Tuesday, March 27, 2018

"Ready Player One" is a YA novel

The buzz around Ernest Cline's novel Ready Player One was extremely positive, so I borrowed a friend's copy last year when I was in serious need of diversion. On the one hand, I stayed up late for a couple too many nights reading it. On the other hand, that was despite my impatience for its weaknesses. I found myself skimming past sentences and paragraphs because I was more interested in the plot's resolution than in how it got there.

To be fair, Ready Player One's weaknesses are baked into its premise. The Oasis, a virtual reality social media/gaming platform has become one of, if not the, primary arenas for all human interaction. Even public schools have migrated onto the Oasis's platform. Since a great deal of the action takes place in the Oasis, page upon page is taken up with exposition: the Oasis's history; its social order; its effects on the real world; its appearance; its fantastic sights; so on and so forth. However, not all the exposition is necessitated by the premise: the narrator would rather explain relationships (ex. "He is my best friend") than show them at work.
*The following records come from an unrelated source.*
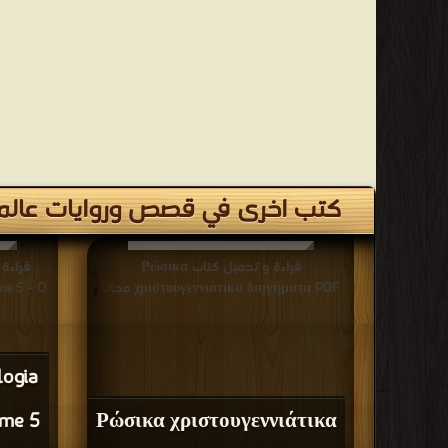
كتب اخرى في قصص وروايات عالم
قراءة و تحميل كتاب Ρώσικα
χριστουγεννιάτικα διηγήματα PDF مجانا
me 5 – O
logia
ume 5
Ρώσικα χριστουγεννιάτικα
Overuse of exposition is the great weakness of young adult novels, apparently because their authors don't trust their young readers to put two and two together. (The excellent Hunger Games does not fall into this trap.) I was thinking I might recommend Ready Player One to my teenage son until I ran into some explicit, albeit clinical, discussion of masturbation. With those bits expurgated, it could easily be moved to the juvenile section of the library.

Still, the main characters are interesting and sympathetic, and the plot engages the reader almost inevitably. It centers around a game which is coded into the architecture of the Oasis; accordingly, one is drawn into the plot precisely because human beings all, always, want to know who wins.

Given that Steven Spielberg is directing, I expect the film version, for once, to be better than the novel. All those dizzying visual elements will be shown, sparing the viewer from being told too, too much.